Art. 1.262 – Aplia-se à usucapião das coisas móveis o disposto nos arts. 1.243 e 1.244.
Lei 10.406/2002 – Acesso em 02/03/2026
O Art. 1.262 do Código Civil de 2002, embora conciso, desempenha um papel fundamental ao estabelecer a aplicabilidade das regras gerais da usucapião de bens imóveis, contidas nos arts. 1.243 e 1.244, à usucapião de coisas móveis. Essa remissão legislativa é crucial para a compreensão do instituto, pois evita a repetição de normas e garante a coerência sistemática do direito civil.

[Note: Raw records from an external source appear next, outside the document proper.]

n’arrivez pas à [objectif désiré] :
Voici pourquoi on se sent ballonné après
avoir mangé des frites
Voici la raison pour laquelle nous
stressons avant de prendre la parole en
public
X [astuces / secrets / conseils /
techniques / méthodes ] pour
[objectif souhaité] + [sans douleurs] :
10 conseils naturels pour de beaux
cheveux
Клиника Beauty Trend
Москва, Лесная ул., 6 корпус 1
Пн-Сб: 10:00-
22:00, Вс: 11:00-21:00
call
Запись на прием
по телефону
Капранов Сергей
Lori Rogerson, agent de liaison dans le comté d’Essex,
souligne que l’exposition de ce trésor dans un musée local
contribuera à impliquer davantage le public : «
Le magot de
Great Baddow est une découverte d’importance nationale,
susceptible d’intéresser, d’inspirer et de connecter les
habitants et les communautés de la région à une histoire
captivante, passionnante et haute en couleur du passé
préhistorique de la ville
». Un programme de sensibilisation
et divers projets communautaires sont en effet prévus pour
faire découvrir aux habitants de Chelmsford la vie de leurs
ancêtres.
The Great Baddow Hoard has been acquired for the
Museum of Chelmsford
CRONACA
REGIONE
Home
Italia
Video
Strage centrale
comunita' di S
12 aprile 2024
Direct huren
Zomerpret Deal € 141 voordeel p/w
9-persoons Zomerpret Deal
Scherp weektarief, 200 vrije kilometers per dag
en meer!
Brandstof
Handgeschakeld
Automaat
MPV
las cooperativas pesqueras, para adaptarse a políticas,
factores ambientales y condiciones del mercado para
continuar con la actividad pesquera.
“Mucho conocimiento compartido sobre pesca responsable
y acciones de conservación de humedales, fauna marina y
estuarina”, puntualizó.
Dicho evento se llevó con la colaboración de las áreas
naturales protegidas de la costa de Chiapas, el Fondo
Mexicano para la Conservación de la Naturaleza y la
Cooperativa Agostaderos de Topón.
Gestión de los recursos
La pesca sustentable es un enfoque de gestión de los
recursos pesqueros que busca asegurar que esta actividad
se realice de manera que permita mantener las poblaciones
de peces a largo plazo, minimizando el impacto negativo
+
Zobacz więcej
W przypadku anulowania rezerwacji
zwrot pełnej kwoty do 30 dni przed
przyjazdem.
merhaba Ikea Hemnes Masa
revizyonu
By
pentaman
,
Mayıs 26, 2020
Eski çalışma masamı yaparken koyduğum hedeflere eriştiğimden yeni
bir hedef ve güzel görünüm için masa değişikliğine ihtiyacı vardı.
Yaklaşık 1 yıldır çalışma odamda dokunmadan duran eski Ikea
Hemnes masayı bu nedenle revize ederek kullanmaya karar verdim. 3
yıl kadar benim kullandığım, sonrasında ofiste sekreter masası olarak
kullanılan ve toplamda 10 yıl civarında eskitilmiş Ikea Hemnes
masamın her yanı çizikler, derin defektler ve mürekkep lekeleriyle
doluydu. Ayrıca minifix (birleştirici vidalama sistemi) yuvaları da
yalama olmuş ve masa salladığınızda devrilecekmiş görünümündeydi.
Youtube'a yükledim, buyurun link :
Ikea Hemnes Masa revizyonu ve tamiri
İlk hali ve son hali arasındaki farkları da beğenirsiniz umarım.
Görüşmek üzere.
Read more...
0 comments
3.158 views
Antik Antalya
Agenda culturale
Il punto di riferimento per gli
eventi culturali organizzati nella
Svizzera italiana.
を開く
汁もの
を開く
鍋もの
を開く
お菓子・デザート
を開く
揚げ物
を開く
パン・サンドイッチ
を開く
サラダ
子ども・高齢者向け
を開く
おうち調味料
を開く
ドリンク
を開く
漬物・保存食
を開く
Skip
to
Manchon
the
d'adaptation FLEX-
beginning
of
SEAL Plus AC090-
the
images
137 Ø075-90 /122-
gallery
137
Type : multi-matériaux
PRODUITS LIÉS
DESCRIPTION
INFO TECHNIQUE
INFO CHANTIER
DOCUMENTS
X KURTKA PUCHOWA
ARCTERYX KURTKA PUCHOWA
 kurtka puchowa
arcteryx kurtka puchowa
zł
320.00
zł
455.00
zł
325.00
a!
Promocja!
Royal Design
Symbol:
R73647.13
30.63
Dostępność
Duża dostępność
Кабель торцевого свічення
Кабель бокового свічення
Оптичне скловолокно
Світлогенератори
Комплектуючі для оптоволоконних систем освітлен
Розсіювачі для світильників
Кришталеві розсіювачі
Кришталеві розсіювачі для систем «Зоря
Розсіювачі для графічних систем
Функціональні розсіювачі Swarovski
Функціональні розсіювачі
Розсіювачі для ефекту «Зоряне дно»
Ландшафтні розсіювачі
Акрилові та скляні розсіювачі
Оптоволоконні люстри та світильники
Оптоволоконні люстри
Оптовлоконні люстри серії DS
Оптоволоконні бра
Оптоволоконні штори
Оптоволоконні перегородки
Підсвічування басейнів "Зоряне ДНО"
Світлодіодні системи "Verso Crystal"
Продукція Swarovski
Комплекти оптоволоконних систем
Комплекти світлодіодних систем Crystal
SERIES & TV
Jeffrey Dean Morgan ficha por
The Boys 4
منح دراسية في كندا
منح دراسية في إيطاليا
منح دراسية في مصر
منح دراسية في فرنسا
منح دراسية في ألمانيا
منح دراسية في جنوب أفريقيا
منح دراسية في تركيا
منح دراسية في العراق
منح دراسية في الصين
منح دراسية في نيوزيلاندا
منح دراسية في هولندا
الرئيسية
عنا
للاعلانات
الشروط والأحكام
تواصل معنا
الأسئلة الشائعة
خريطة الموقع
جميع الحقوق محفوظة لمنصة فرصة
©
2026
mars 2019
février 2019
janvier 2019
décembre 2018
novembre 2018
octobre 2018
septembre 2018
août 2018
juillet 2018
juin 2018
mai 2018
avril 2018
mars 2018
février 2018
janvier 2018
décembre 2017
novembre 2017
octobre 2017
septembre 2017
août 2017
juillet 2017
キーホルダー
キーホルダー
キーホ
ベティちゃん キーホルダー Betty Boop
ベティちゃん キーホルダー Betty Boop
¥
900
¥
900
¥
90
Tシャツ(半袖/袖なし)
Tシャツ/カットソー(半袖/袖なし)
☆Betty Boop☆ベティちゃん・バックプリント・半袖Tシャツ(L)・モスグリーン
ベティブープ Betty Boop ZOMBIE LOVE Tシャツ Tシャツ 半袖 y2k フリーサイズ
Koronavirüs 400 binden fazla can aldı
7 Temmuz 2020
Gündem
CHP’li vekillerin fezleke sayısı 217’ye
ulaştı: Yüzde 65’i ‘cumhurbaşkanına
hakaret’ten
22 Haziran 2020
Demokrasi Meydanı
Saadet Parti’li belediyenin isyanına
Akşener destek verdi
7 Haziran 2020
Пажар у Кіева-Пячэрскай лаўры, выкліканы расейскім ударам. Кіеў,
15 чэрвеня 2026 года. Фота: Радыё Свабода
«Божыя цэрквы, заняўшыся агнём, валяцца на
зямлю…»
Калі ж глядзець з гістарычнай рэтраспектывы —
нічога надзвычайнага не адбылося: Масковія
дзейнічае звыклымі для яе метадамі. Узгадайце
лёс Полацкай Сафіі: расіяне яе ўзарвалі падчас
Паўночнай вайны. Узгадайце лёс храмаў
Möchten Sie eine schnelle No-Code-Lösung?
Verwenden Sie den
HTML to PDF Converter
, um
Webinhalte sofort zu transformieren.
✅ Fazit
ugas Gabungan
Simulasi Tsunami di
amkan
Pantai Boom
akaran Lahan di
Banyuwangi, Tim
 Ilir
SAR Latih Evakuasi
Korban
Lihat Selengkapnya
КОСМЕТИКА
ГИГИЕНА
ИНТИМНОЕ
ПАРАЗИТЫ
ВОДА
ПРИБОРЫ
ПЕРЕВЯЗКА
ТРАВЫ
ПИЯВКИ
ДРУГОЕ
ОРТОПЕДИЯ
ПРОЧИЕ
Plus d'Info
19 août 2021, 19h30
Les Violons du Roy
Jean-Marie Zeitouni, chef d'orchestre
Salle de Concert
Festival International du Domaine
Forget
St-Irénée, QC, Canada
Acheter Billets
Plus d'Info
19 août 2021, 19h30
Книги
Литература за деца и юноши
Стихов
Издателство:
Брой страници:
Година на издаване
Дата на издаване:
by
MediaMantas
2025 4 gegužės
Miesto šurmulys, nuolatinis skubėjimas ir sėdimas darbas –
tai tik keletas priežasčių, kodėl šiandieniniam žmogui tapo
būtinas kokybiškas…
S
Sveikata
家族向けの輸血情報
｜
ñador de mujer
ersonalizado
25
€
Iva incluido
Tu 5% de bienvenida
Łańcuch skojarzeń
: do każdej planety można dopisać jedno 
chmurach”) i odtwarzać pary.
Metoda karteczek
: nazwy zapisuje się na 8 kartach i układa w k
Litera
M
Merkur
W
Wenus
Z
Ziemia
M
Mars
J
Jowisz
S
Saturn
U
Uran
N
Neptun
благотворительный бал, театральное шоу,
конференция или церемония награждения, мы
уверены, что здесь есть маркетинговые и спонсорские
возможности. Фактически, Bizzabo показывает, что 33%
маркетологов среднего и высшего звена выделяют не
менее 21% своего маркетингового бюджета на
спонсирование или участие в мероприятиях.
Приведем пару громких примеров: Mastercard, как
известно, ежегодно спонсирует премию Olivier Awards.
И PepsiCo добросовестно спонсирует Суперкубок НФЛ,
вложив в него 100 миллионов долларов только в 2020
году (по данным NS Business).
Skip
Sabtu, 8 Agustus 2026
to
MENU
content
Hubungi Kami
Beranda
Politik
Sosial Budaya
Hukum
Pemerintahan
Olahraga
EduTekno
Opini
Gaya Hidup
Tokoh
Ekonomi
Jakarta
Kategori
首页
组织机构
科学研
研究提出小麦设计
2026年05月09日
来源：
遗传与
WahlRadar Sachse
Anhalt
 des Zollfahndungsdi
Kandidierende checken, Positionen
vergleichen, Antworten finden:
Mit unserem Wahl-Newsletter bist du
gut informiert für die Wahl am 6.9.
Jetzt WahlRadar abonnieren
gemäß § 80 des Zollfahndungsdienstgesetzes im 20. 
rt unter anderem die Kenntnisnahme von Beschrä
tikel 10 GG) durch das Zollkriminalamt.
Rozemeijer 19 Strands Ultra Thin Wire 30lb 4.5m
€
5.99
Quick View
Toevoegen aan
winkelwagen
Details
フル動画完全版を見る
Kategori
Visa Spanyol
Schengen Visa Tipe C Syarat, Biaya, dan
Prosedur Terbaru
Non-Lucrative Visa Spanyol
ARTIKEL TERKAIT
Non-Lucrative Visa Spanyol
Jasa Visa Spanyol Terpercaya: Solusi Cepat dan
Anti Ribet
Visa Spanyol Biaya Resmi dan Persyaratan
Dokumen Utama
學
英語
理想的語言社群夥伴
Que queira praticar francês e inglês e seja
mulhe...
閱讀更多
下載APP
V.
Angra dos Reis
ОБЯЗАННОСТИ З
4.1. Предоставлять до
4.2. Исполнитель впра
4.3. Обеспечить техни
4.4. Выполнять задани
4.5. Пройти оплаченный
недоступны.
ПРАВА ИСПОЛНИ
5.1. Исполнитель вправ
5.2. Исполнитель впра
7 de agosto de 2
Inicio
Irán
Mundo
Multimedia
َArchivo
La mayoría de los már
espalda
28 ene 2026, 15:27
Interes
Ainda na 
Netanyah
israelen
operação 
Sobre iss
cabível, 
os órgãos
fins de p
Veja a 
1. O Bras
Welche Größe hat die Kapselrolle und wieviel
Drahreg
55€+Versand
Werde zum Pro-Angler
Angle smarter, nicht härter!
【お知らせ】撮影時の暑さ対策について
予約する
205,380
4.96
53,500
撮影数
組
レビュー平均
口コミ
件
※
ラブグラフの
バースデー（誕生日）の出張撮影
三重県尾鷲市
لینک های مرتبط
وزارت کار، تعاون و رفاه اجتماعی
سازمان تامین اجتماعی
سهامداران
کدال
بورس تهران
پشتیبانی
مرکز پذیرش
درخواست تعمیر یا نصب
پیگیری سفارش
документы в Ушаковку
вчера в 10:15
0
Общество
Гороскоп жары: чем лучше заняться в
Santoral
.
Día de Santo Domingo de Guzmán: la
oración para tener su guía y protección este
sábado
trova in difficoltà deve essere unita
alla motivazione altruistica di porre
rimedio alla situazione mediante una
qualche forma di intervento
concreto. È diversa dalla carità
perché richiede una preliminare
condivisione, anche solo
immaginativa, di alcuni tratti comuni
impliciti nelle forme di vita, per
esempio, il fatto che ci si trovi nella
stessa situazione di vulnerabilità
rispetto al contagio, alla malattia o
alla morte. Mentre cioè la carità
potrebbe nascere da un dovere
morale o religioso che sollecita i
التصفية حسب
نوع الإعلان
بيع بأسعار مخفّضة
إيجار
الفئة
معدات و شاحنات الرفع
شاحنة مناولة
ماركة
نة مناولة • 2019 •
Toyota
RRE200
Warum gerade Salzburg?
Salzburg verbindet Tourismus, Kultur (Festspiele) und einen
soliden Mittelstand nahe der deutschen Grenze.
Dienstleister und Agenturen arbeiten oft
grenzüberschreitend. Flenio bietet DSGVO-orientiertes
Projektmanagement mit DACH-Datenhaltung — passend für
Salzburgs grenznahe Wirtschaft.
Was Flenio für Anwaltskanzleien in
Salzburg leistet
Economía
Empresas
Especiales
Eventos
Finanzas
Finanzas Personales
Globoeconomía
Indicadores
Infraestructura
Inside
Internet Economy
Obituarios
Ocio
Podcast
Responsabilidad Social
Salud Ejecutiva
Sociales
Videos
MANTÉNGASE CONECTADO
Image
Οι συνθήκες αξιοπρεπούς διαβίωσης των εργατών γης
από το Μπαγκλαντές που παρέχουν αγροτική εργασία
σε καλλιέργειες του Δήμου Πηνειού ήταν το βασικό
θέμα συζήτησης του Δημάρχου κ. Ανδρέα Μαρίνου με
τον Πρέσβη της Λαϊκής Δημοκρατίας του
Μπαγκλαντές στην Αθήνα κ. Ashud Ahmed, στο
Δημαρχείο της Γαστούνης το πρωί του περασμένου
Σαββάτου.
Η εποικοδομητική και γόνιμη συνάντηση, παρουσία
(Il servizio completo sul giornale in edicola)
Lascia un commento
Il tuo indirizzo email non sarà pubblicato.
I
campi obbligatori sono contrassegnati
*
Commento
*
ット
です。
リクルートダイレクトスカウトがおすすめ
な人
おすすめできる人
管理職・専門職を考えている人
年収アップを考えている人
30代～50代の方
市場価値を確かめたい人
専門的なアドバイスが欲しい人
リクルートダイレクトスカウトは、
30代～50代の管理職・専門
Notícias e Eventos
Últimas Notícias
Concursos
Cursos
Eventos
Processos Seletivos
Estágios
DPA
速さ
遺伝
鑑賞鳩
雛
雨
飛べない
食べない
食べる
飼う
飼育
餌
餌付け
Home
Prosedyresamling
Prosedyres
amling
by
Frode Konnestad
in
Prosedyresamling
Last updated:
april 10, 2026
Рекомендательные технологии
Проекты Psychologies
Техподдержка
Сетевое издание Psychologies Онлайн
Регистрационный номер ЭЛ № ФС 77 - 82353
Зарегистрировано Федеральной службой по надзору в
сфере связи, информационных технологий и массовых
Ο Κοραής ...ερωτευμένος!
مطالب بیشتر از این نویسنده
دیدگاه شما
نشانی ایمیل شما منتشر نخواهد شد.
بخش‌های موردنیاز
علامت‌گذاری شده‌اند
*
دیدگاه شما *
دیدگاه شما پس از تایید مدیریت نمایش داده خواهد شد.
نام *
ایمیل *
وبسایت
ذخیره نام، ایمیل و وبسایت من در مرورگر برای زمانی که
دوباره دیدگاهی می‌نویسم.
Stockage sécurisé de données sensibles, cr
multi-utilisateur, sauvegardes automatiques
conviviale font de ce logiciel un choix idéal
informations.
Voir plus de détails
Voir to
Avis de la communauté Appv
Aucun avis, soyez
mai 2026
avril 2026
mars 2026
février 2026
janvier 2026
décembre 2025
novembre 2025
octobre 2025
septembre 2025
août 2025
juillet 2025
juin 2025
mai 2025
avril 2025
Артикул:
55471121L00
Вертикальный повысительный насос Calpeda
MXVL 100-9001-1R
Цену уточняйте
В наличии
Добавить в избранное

A usucapião, em sua essência, é um modo originário de aquisição da propriedade pela posse prolongada, e sua extensão aos bens móveis reflete a necessidade de estabilizar situações fáticas que se consolidam no tempo, conferindo segurança jurídica.
A principal implicação do Art. 1.262 é que os requisitos para a soma de posses (accessio possessionis e successio possessionis), previstos no Art. 1.243, e as causas que obstam, suspendem ou interrompem a prescrição aquisitiva, elencadas no Art. 1.244, são integralmente aplicáveis à usucapião de bens móveis. Isso significa que, para a contagem do prazo de posse necessário à usucapião, o possuidor atual pode somar a posse de seus antecessores, desde que contínuas e pacíficas. Além disso, situações como a pendência de condição suspensiva, a incapacidade do proprietário ou a citação válida em processo judicial podem impedir ou paralisar o curso do prazo usucapiendo, conforme a disciplina geral da prescrição.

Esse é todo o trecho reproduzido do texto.